◆ **Prompt**:
Across the entries that follow, how many lines have the word "alone" in them? Give only the number.

⁂

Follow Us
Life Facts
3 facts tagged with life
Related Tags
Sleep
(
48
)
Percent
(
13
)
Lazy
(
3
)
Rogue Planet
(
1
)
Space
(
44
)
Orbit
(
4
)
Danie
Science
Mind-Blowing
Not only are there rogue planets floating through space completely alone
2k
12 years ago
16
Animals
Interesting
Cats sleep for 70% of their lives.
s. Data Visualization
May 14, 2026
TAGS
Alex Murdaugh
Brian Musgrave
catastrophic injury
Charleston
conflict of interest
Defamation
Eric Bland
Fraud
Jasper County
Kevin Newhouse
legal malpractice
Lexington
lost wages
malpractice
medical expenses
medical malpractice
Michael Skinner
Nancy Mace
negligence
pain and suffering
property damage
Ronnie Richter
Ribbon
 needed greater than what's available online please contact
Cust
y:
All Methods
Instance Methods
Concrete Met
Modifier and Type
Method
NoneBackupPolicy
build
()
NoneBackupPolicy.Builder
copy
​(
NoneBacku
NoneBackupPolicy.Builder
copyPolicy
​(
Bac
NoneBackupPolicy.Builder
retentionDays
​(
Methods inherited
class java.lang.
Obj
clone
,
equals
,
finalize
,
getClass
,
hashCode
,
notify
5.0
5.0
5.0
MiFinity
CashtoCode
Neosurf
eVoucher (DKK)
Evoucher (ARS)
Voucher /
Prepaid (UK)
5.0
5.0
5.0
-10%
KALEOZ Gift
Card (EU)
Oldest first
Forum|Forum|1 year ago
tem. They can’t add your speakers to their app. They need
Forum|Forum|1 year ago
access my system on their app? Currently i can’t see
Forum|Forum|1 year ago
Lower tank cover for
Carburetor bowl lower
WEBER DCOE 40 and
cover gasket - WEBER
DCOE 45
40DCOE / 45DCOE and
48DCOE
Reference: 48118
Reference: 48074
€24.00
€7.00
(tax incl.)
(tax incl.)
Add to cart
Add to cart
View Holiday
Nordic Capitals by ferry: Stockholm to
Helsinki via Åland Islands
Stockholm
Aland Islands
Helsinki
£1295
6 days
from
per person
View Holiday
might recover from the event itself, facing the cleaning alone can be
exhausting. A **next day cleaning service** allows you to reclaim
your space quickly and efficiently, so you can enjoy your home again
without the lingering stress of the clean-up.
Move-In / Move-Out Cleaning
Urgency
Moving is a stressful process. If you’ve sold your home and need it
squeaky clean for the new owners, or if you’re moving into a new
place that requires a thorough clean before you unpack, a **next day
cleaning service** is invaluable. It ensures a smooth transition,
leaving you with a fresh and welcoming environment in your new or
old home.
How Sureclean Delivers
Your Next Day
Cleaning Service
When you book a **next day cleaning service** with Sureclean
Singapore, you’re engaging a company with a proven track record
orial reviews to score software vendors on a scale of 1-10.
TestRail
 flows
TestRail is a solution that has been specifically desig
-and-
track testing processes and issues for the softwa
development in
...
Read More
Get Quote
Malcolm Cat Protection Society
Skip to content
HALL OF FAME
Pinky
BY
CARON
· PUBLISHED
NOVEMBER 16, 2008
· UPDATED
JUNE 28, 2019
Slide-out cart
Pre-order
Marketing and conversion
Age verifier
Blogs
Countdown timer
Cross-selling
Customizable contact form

⁂

◆ **Completed task**:
2